Wednesday, April 24, 2013

Time as a construct in one's mind


My experience of aging serves as a poignant example of varied experiences in time.  Although my physical body continues to “decline”, my perception of myself in time is hardly uniform, nor is experienced in a linear manner.  Not looking ones age is cosmetic and appreciated, but not feeling one’s age is immediate and bizarre.
I’m at the gym and lifting weights; all of a sudden I notice the tide like character of the wrinkles on my arms; tide like because they appear as ascending waves.  There is actually a reaction, “this can’t be my arm”. There is a startling quality that comes with it; a refusal to recognize that one’s body is actually deteriorating as appropriate with its calendar age.  Although this may be unconsciously connected with issues of mortality, mainly it resonates as a brutal break in an awareness of actual time.
              The psychological clock of mine is often not consonant with the “real” time.  Perhaps that is part of the offense that occurs for me when someone jumps up to offer me a seat on the bus; I feel they don’t know who I am, that they mistake my looks for someone older.  Aging puts you into categories, categories that are elastic in one’s own mind, but are fixed to onlookers.
Starting graduate school I have always been somewhat uncomfortable the first day of classes, anticipating my classmate’s and professors reaction to me.  What do they imagine about this old lady in their midst.  Speaking of categories, I don’t belong in the classroom; I don’t fit the profile of student because of differences in time.  As a prescription and regulatory practice, college is the time for youth.  Times apparently have their own assumptions; they enforce stereotypes of who belongs and who doesn’t.  In this way I have jumped out of categories, and in doing so have entered into a space where my belonging is at question.
All these assumptions and categories are haunting when one assumes the present can still be about the past.  Memories are different as I grow older.  They are less connected to interpersonal events and more related to what Yannis Hamilakis calls multi-sense traces of events.  For example, the tiny images of leaves forming again on the trees in the spring evokes for me a particular experience of standing in my living room while I still lived in Chicago, some 40 years ago, and looking out the window at the sight of the new unfolding leaves on the trees forming a spider web of light and shadow as I was waiting for the committee I was chairing to arrive.  The image is fresh in my mind although particularly clear recently.
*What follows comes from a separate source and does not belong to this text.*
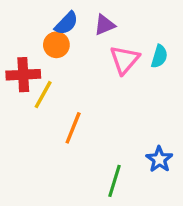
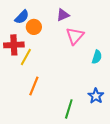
blue semicircle: (66, 23) -> (22, 17), moved
cyan semicircle: (159, 56) -> (97, 57), moved
orange line: (73, 128) -> (34, 86), moved

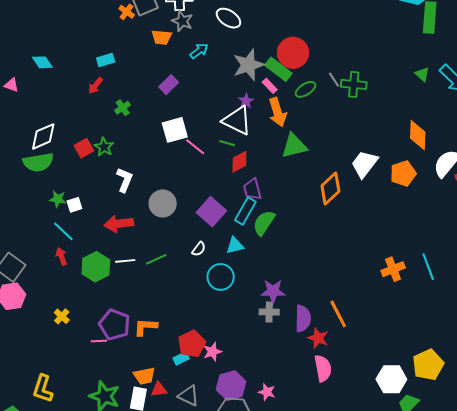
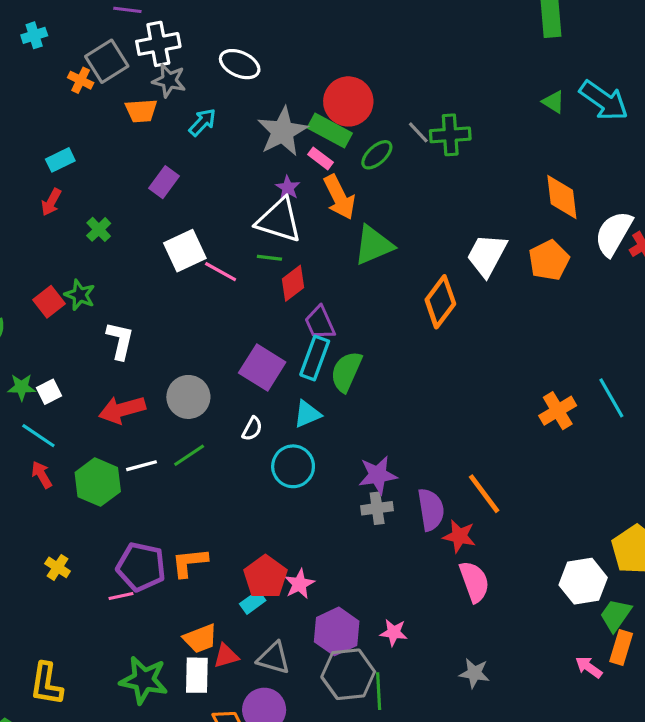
gray circle: (163, 203) -> (188, 397), moved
            Shanks writes, “the footprint or vestige is not like a trace….it will haunt when it is found in the future and then witness the passing over of what is no more”.  I think the haunting is responsible for my breaks in the present; the compilation of my experiences over a life time still exist and remain alive until shaken by the reality of the present.    As the past interrupts my present, my present also interrupts my past and perhaps threatens to cancel that past in the constant move towards the future.   In such a way I waver between my present, and the footprints of my past. 
Shank continues in a later passage, “Setting the present in opposition to the past, as times or tenses invokes the corresponding contradictory temporal states:  the past that still has an effect on the present.”  This, then, is a way of keeping the remains of one’s life alive.